That's a very simple example, of course. This method would be much more useful in this sort of code:

AddButton (ICON_NEW,         "New File",   "Ctrl+N",   x+=32);
AddButton (ICON_OPEN,        "Open File",  "Ctrl+O",   x+=32);
AddButton (ICON_SAVE,        "Save File",  "Ctrl+S",   x+=32);
AddButton (ICON_PRINT,       "Print",      "Ctrl+P",   x+=48);
AddButton (ICON_BOLDTEXT,    "Bold",       "Ctrl+B",   x+=32);
AddButton (ICON_ITALICTEXT,  "Italic",     "Ctrl+I",   x+=32);
...

In my opinion, the above piece of code looks much better than it would have without the tabs.

A third use for all that empty space on your fancy wide screen is documentation, and this tends to work well combined with the previous idea; when you have a list of things, and you're keeping the names in your code properly short, you might like to add a few green words next to each item for clarification, for example:

int       m_cVampires;     // number of vampires on the screen
int       m_cZombies       // number of zombies on the screen
CWeapon   m_weapon         // player's current weapon
string    m_name;          // player's name

That saves you a whole lot of space compared to the common method of writing each of those things above the item it describes, and in my personal opinion is also easier on the eyes.

I'm afraid these are all the relevant ideas I have at the moment, but I think that even those could be very helpful. Since wide screens have become the standard, instead of the long screens that would probably be better for anyone who uses their computer to read or write things, we might as figure out a way to use each line to its full potential.

Got any more space-saving ideas? Feel free to comment!

Saturday, July 21, 2012

Tomorrow's Programmers

Lately I find myself thinking a lot about how, given the chance, I'd attempt to help the next generation of programmers become better at it. It's pretty natural, considering my deep hatred towards what currently passes for education in this field. I figured that since there's no chance of these ideas becoming reality (or earning money), I'll just try to write down some of the thoughts tumbling inside my head.
Mind you, this isn't my usual ravings about how I think things should be done; this is what I, personally, with the benefit of hindsight as well as professional experience, wish I had when I was younger.
This is going to be long.

The biggest problems with the current state of education in this field are pretty obvious. A person who both loves to program and is good at it would rarely pick a career path that pays 80% less than actual programming. Also, someone, somewhere, has managed to convince everyone that the most important skill for programmers to learn is abstract math, rather than, you know, programming. Combine that with the fact that this sort of thing is really, really hard to teach, and you've got yourself a problem.

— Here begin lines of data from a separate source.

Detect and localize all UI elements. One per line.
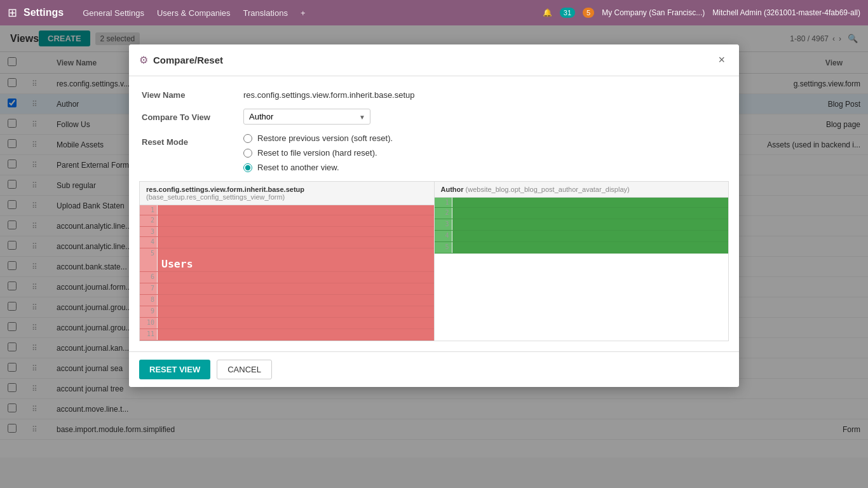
line-number: 2 [435, 208, 452, 219]
diff-left-header: res.config.settings.view.form.inherit.ba… [140, 182, 434, 205]
line-number: 5 [435, 242, 452, 253]
app-title: Settings [24, 7, 64, 18]
line-number: 8 [140, 295, 158, 306]
modal-close-button[interactable]: × [714, 52, 729, 68]
line-code [452, 242, 729, 253]
diff-line: 10 [140, 318, 434, 329]
topbar: ⊞ Settings General Settings Users & Comp… [0, 0, 868, 25]
radio-hard-reset[interactable]: Reset to file version (hard reset). [243, 148, 393, 158]
line-number: 4 [435, 231, 452, 241]
view-name-value: res.config.settings.view.form.inherit.ba… [243, 86, 726, 100]
line-code [158, 227, 434, 236]
company-selector[interactable]: My Company (San Francisc...) [602, 8, 705, 17]
diff-line: 11 [140, 329, 434, 341]
diff-line: 2 [140, 215, 434, 227]
line-number: 9 [140, 306, 158, 317]
diff-right-header: Author (website_blog.opt_blog_post_autho… [435, 182, 729, 198]
line-code [158, 318, 434, 329]
nav-more[interactable]: + [301, 8, 306, 18]
radio-view-reset[interactable]: Reset to another view. [243, 163, 393, 172]
radio-hard-input[interactable] [243, 149, 252, 158]
reset-view-button[interactable]: RESET VIEW [139, 360, 210, 379]
line-code [158, 272, 434, 283]
diff-line: 4 [140, 237, 434, 248]
line-code [158, 306, 434, 317]
line-number: 3 [435, 219, 452, 230]
diff-line: 8 [140, 295, 434, 306]
diff-line: 3 [435, 219, 729, 231]
line-number: 6 [140, 272, 158, 283]
line-number: 11 [140, 329, 158, 340]
compare-to-select-wrapper: Author Follow Us Mobile Assets ▼ [243, 109, 370, 125]
diff-right-lines: 12 3 4 5 [435, 198, 729, 254]
line-number: 5 [140, 248, 158, 271]
diff-line: 2 [435, 208, 729, 219]
line-number: 7 [140, 283, 158, 294]
radio-view-input[interactable] [243, 163, 252, 172]
line-code [452, 208, 729, 219]
line-code [452, 198, 729, 207]
line-number: 1 [435, 198, 452, 207]
main-content: Views CREATE 2 selected 1-80 / 4967 ‹ › … [0, 25, 868, 488]
radio-soft-reset[interactable]: Restore previous version (soft reset). [243, 133, 393, 143]
cancel-button[interactable]: CANCEL [217, 360, 272, 379]
diff-left-name: res.config.settings.view.form.inherit.ba… [146, 186, 304, 193]
nav-general-settings[interactable]: General Settings [83, 8, 144, 18]
diff-right-panel: Author (website_blog.opt_blog_post_autho… [435, 182, 729, 341]
chat-badge[interactable]: 31 [560, 8, 575, 18]
line-code [158, 283, 434, 294]
notification-icon[interactable]: 🔔 [543, 8, 552, 17]
diff-right-tech: (website_blog.opt_blog_post_author_avata… [466, 186, 630, 193]
modal-header: ⚙ Compare/Reset × [129, 44, 739, 76]
diff-left-panel: res.config.settings.view.form.inherit.ba… [140, 182, 434, 341]
line-code [452, 231, 729, 241]
line-code [158, 205, 434, 215]
compare-to-select[interactable]: Author Follow Us Mobile Assets [243, 109, 370, 125]
diff-left-lines: 12 34 5 Users6 7 8 9 10 11 [140, 205, 434, 341]
diff-line: 5 [435, 242, 729, 254]
modal-title: Compare/Reset [153, 55, 714, 65]
line-code [158, 329, 434, 340]
diff-container: res.config.settings.view.form.inherit.ba… [139, 181, 729, 341]
diff-line: 9 [140, 306, 434, 318]
line-code [158, 215, 434, 226]
topbar-nav: General Settings Users & Companies Trans… [83, 8, 305, 18]
compare-to-row: Compare To View Author Follow Us Mobile … [142, 109, 726, 125]
diff-line: 6 [140, 272, 434, 283]
user-menu[interactable]: Mitchell Admin (3261001-master-4fab69-al… [712, 8, 860, 17]
modal-icon: ⚙ [139, 54, 148, 66]
line-number: 10 [140, 318, 158, 329]
view-name-label: View Name [142, 86, 243, 100]
grid-icon[interactable]: ⊞ [8, 6, 17, 20]
diff-line: 7 [140, 283, 434, 295]
diff-right-name: Author [441, 186, 464, 193]
reset-mode-radio-group: Restore previous version (soft reset). R… [243, 133, 393, 172]
message-badge[interactable]: 5 [583, 8, 594, 18]
diff-left-tech: (base_setup.res_config_settings_view_for… [146, 193, 285, 201]
line-number: 2 [140, 215, 158, 226]
nav-users-companies[interactable]: Users & Companies [157, 8, 231, 18]
modal-footer: RESET VIEW CANCEL [129, 351, 739, 387]
modal-body: View Name res.config.settings.view.form.… [129, 76, 739, 351]
modal-overlay: ⚙ Compare/Reset × View Name res.config.s… [0, 25, 868, 488]
nav-translations[interactable]: Translations [243, 8, 288, 18]
line-number: 1 [140, 205, 158, 215]
line-code [158, 237, 434, 248]
reset-mode-row: Reset Mode Restore previous version (sof… [142, 133, 726, 172]
diff-line: 3 [140, 227, 434, 237]
diff-line: 4 [435, 231, 729, 242]
radio-view-label: Reset to another view. [257, 163, 339, 172]
radio-soft-label: Restore previous version (soft reset). [257, 133, 393, 143]
compare-to-label: Compare To View [142, 109, 243, 122]
line-code [158, 295, 434, 306]
line-code [452, 219, 729, 230]
compare-reset-modal: ⚙ Compare/Reset × View Name res.config.s… [129, 44, 739, 387]
diff-line: 5 Users [140, 248, 434, 272]
view-name-row: View Name res.config.settings.view.form.… [142, 86, 726, 100]
reset-mode-label: Reset Mode [142, 133, 243, 147]
diff-line: 1 [140, 205, 434, 215]
radio-soft-input[interactable] [243, 134, 252, 143]
radio-hard-label: Reset to file version (hard reset). [257, 148, 377, 158]
line-code: Users [158, 248, 434, 271]
line-number: 3 [140, 227, 158, 236]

I don't know how to fix the first 2 problems, so I'll mostly try to tackle the third. The only way to learn about programming is to program, a lot, and seriously. All this "computer science" business is like trying to make someone a good athlete by teaching them a lot about anatomy, nutrition, maybe physics; yeah, it might allow a good athlete to become an excellent athlete, but unless they spend several hours a day practicing the actual sport, they will never become athletes at all. This is the wrong place to start.

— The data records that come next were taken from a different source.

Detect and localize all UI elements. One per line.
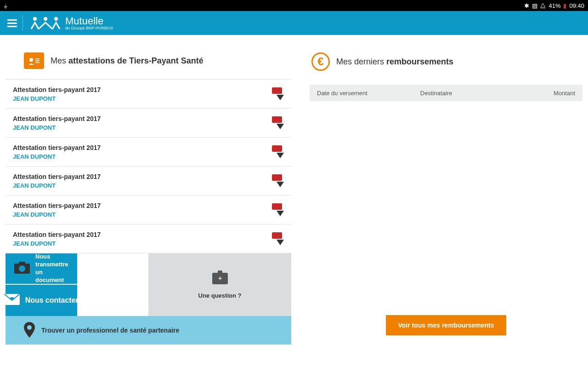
euro-icon: € xyxy=(311,52,330,71)
pin-icon xyxy=(24,322,35,339)
svg-point-16 xyxy=(27,325,32,330)
attestation-title: Attestation tiers-payant 2017 xyxy=(13,231,101,238)
envelope-icon xyxy=(4,294,20,307)
pdf-icon[interactable] xyxy=(272,203,284,216)
attestation-title: Attestation tiers-payant 2017 xyxy=(13,115,101,122)
attestation-title: Attestation tiers-payant 2017 xyxy=(13,144,101,151)
attestation-person: JEAN DUPONT xyxy=(13,95,101,102)
view-all-reimbursements-button[interactable]: Voir tous mes remboursements xyxy=(386,315,506,335)
svg-point-12 xyxy=(10,297,14,300)
attestations-title-prefix: Mes xyxy=(51,56,68,65)
wifi-icon: ⧋ xyxy=(540,2,546,9)
pdf-icon[interactable] xyxy=(272,87,284,100)
android-status-bar: ⏚ ✱ ▧ ⧋ 41% ▮ 09:40 xyxy=(0,0,588,11)
svg-rect-5 xyxy=(35,58,40,59)
menu-button[interactable] xyxy=(7,15,23,31)
pdf-icon[interactable] xyxy=(272,174,284,187)
attestation-person: JEAN DUPONT xyxy=(13,240,101,247)
attestation-person: JEAN DUPONT xyxy=(13,211,101,218)
vibrate-icon: ▧ xyxy=(532,2,537,9)
bluetooth-icon: ✱ xyxy=(524,2,529,9)
remb-title-prefix: Mes derniers xyxy=(336,57,386,66)
svg-rect-6 xyxy=(35,60,40,61)
id-card-icon xyxy=(24,52,44,69)
battery-percent: 41% xyxy=(548,2,560,9)
attestation-row[interactable]: Attestation tiers-payant 2017JEAN DUPONT xyxy=(6,138,291,167)
svg-point-1 xyxy=(44,17,47,21)
svg-text:+: + xyxy=(218,275,221,282)
attestation-person: JEAN DUPONT xyxy=(13,182,101,189)
col-amount: Montant xyxy=(524,90,575,97)
attestation-person: JEAN DUPONT xyxy=(13,153,101,160)
remb-title: remboursements xyxy=(386,57,453,66)
svg-rect-7 xyxy=(35,62,40,63)
attestation-title: Attestation tiers-payant 2017 xyxy=(13,202,101,209)
svg-point-4 xyxy=(29,58,33,62)
attestation-row[interactable]: Attestation tiers-payant 2017JEAN DUPONT xyxy=(6,167,291,196)
attestation-row[interactable]: Attestation tiers-payant 2017JEAN DUPONT xyxy=(6,196,291,224)
pdf-icon[interactable] xyxy=(272,116,284,129)
svg-rect-9 xyxy=(19,262,25,264)
svg-point-0 xyxy=(33,17,37,21)
contact-button[interactable]: Nous contacter xyxy=(6,285,77,316)
brand-name: Mutuelle xyxy=(65,16,113,26)
pdf-icon[interactable] xyxy=(272,145,284,158)
col-date: Date du versement xyxy=(317,90,420,97)
attestation-list: Attestation tiers-payant 2017JEAN DUPONT… xyxy=(6,79,291,253)
question-label: Une question ? xyxy=(198,292,242,299)
reimbursements-header: € Mes derniers remboursements xyxy=(310,49,582,81)
reimbursements-table-header: Date du versement Destinataire Montant xyxy=(310,85,582,101)
people-icon xyxy=(29,16,62,30)
battery-icon: ▮ xyxy=(563,2,566,9)
attestations-header: Mes attestations de Tiers-Payant Santé xyxy=(6,49,291,79)
reimbursements-empty xyxy=(310,101,582,315)
clock: 09:40 xyxy=(569,2,584,9)
attestation-row[interactable]: Attestation tiers-payant 2017JEAN DUPONT xyxy=(6,80,291,109)
col-recipient: Destinataire xyxy=(420,90,524,97)
find-professional-button[interactable]: Trouver un professionnel de santé parten… xyxy=(6,316,291,345)
attestation-title: Attestation tiers-payant 2017 xyxy=(13,173,101,180)
attestation-title: Attestation tiers-payant 2017 xyxy=(13,86,101,93)
transmit-document-button[interactable]: Nous transmettreun document xyxy=(6,253,77,285)
brand-subtitle: du Groupe BNP PARIBAS xyxy=(65,26,113,30)
attestation-row[interactable]: Attestation tiers-payant 2017JEAN DUPONT xyxy=(6,109,291,138)
attestation-person: JEAN DUPONT xyxy=(13,124,101,131)
usb-icon: ⏚ xyxy=(4,2,7,9)
brand-logo[interactable]: Mutuelle du Groupe BNP PARIBAS xyxy=(29,16,113,30)
quick-actions: Nous transmettreun document Nous contact… xyxy=(6,253,291,345)
app-header: Mutuelle du Groupe BNP PARIBAS xyxy=(0,11,588,35)
pdf-icon[interactable] xyxy=(272,232,284,245)
svg-point-10 xyxy=(19,265,25,272)
question-button[interactable]: + Une question ? xyxy=(148,253,291,316)
attestation-row[interactable]: Attestation tiers-payant 2017JEAN DUPONT xyxy=(6,224,291,253)
camera-icon xyxy=(14,262,30,276)
attestations-title: attestations de Tiers-Payant Santé xyxy=(68,56,204,65)
svg-point-2 xyxy=(54,17,58,21)
briefcase-icon: + xyxy=(212,270,228,286)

What I'm imagining here is based mostly on a lot of programming work. You might be able to code a nifty little game in 8 hours and sell it to everyone who owns an iPhone and become a millionaire, and that's admirable. But one day you will start working on a large scale project, and you're going to find a completely new set of problems. These problems aren't impossible, some not even very hard, but they will take you a few years of work to solve for yourself, which, in my opinion, begs the question: why waste several years in school?
I guess this idea would be best to implement on high school kids; definitely old enough to be good at it, and yet might actually have the necessary time.

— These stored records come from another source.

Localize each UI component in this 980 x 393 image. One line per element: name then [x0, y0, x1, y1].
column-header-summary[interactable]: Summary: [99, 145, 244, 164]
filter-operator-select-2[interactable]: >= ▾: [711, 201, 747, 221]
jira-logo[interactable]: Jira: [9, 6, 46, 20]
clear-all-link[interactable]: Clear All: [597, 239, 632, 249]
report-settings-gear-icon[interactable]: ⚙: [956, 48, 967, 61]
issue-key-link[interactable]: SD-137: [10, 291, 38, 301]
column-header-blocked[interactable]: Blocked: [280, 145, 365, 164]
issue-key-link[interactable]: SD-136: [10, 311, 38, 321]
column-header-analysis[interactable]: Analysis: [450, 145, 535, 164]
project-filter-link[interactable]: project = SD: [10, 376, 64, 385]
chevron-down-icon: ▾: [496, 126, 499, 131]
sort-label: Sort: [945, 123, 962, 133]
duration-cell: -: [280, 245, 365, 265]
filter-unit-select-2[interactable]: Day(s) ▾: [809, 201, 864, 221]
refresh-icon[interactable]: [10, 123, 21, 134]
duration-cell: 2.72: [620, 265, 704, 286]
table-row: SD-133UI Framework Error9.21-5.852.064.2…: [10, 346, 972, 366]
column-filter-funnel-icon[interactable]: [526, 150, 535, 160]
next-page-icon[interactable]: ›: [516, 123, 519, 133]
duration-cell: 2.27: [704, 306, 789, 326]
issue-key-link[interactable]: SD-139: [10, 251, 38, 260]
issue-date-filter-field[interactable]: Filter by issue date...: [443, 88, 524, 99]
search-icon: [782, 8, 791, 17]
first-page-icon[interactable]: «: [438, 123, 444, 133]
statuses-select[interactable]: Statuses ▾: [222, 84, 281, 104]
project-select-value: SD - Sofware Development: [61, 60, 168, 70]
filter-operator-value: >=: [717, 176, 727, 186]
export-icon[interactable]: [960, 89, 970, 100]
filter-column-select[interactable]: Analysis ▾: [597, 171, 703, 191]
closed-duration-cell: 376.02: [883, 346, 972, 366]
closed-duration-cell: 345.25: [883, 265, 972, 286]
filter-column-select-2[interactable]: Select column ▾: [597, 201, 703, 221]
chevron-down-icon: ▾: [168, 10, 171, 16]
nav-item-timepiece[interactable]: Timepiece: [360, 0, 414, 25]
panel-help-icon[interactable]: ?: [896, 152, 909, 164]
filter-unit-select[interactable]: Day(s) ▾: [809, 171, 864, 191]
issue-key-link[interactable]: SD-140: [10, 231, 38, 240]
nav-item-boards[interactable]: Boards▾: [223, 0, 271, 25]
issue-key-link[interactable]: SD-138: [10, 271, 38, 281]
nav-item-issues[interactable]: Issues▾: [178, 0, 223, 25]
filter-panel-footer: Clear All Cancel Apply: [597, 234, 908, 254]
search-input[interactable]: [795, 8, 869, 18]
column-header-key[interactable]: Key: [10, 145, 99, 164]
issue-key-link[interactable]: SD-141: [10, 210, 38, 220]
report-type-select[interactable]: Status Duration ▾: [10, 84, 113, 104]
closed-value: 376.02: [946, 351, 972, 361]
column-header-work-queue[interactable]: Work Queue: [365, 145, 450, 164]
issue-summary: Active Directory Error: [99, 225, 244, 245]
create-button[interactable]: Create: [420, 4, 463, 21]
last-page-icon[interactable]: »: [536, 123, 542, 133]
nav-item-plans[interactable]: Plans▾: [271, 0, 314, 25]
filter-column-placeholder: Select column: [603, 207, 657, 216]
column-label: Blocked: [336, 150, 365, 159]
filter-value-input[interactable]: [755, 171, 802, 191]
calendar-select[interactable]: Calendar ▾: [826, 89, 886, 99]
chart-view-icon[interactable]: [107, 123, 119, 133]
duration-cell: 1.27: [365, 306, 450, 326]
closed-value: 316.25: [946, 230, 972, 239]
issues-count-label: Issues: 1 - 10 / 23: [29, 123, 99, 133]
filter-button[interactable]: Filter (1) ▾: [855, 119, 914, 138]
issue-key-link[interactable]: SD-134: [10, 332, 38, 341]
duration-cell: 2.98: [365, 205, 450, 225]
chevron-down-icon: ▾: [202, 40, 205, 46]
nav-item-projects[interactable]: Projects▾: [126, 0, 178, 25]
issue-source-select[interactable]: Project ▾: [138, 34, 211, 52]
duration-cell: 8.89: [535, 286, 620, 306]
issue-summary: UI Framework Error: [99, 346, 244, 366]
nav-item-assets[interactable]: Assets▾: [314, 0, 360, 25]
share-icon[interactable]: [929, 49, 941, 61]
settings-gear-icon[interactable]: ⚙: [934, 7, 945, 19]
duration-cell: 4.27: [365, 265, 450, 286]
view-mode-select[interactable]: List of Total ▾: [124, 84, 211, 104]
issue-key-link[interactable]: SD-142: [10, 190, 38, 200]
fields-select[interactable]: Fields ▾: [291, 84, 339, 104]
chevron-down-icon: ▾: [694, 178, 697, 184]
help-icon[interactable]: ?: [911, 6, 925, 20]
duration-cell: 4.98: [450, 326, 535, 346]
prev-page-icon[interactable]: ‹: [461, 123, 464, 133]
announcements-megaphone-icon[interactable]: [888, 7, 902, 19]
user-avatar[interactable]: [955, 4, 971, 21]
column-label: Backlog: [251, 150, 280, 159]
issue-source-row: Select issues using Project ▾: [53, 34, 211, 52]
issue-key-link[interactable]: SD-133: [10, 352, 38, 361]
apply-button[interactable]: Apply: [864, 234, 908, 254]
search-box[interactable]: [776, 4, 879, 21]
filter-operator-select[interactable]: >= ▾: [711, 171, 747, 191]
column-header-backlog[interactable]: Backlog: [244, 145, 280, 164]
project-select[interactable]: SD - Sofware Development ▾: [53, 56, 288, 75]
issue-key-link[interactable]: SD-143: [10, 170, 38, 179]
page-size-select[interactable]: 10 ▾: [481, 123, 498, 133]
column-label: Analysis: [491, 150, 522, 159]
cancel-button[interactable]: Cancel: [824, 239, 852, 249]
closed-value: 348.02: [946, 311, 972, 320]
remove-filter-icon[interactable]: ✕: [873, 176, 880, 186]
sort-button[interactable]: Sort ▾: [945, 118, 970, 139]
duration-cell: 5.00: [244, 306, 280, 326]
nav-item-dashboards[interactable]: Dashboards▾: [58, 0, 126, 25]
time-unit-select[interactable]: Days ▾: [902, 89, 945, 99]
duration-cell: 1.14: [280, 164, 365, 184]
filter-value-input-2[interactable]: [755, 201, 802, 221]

So the central points of my idea are these:

Get a group of teenagers who like programming and have done it before (these prerequisites are non-negotiable).
Divide into small groups (2-3), each of which will spend 2 years working on a project of their choice.
Set certain goals in advance, but also keep expanding the project as you go along.
Some lectures can teach about the relevant stuff programmers need to know but the academy currently ignores, e.g. source control, bug tracking, and so on.
Let the big group work together a lot, whether in code reviews, random testing, ideas for new features, and so on.
Tell everyone to complain about everything they can, e.g. how hard it was to code this feature or to test that change.
Create unnecessary challenges of the sort that might come up in a real project.
If some form of grading is absolutely required, grade the ability to face realistic problems, such as efficiently implementing new features, finding and fixing bugs, etc.

I suppose the unusual prerequisites deserve to be explained first.

High schools, colleges and universities are already full of people who hate everything about programming but know that that's the easiest way to get a high paying job at a good company. Good for them. They all grow up to be terrible programmers, of course, because software just isn't the sort of thing you can excel at without enjoying the process. I see no reason to make special effort of this sort for people who aren't going to be great either way and probably don't even care about it.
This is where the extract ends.